The landscape at that time was loose glacial till so the large amounts of glacier melt water eroded deep valleys over thousands of years. As time progressed, isostatic uplift caused the earth's plate to rise and tilt. This caused Lake Iroquois to drain towards the south.[dubious – discuss] A remnant of its shoreline can be seen on the north side of Davenport Road in Toronto. In the Don Valley, the old shoreline is evident just north of Eglinton Avenue.[33] Today the source of the Don River is the Oak Ridges Moraine, another legacy of the Wisconsin glaciation.
The location of the old shoreline delineates a change in the soils in the Don watershed. Soils north of the old shoreline are mostly luvisolic Halton Till while south of the shoreline they are sandy glaciolacustrine deposits.
The Don Valley provides an appropriate location for studying the regional geological history. The Don Valley Brick Works was an old brick making factory with a quarry where they extracted shale. At the rear wall, local geologists discovered a record of the past three glaciations. There are nine distinct layers visible dating back 120,000 years.[34]
Due to the urbanized nature of the watershed, the Don River experiences low base flows interspersed with high volume floods. The water level can rise very quickly following a moderate to heavy rainfall, up to 1–2 metres inside of three hours. The average base flow for the Don River is about 4 m3/s.[35] Peak flows occur in late February and late September which corresponds to seasonal variation in the Toronto region. Maximum flows, based on a Hurricane Hazel level flood have been estimated at nearly 1700 m3/s.[36] On August 19, 2005, an unusually strong summer storm caused short term flooding in the Don Valley. Peak flow rates for that event were measured at 55.3 m3/s. Since high flow rates occur during storm events, the resulting floods tend to scour the bottom of the river which reduces fish habitat. In addition, the flood waters carry a large amount of sediment washed into the river from surrounding tablelands. The sediment collects in the Keating Channel just past the mouth of the river. The TRCA which is responsible for the dredging estimates that the amount of sediment dredged is 35,000 m3/year weighing nearly 60,000 tonnes (59,000 long tons; 66,000 short tons).[37]
The east branch of the Don, also called the Little Don River,[38] rises at the south edge of the Oak Ridges Moraine just to the west of Yonge Street, flowing south-eastward through ravine forests in Richmond Hill, Thornhill, east of Willowdale and Don Mills.
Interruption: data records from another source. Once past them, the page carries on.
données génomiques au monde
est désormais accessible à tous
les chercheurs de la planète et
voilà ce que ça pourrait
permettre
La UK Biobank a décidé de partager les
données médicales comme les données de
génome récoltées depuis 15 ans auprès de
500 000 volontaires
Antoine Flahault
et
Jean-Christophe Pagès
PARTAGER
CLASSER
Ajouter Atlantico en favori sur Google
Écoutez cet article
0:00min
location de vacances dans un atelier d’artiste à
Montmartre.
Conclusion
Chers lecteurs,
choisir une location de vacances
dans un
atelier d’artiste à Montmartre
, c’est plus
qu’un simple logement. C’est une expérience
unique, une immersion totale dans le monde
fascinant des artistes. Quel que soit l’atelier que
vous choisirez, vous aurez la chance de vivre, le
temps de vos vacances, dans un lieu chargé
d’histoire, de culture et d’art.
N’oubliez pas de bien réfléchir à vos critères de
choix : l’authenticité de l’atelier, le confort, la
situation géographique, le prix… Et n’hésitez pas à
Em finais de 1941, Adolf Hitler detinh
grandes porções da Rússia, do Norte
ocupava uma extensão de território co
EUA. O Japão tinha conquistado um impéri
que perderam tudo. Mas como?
A second branch of the eastern Don, known as German Mills Creek, parallels the main eastern branch and joins it at Steeles Avenue, the northern boundary of Toronto. South of Lawrence Avenue the river passes through the Charles Sauriol Conservation Reserve. This area is mostly undeveloped parkland. The reserve occupies the valley south to the forks of the Don. It was at one time home of a Maple sugar shack and tapline[spelling?], which was visited yearly by students from across East York. Charles Sauriol was a historic protector of the Don.
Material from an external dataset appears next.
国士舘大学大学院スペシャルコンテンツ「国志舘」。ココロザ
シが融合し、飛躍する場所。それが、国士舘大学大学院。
The western branch starts Vaughan, in the Maple district; flowing south-east through the suburban industrial area of Concord, and the G. Ross Lord Reservoir. It crosses Yonge Street as it flows through Hoggs Hollow, past York University's Glendon ("valley of the Don") campus, and then flows on to Leaside, Flemingdon Park, and Thorncliffe Park before joining the eastern half.
The western section of Taylor-Massey Creek and the southern portion of the western branch are surrounded by parkland (see also: Toronto ravine system). In more recent years the retreat of the industrial plants and rail infrastructure has freed up room which is now being turned into bicycling trails, which now extend from the shore of Lake Ontario northward in several directions to provide some 30 km of off-road paved trails. While Toronto is fairly flat in general, local cyclists have developed a number of technically challenging singletrack trails throughout the area, following the main trails.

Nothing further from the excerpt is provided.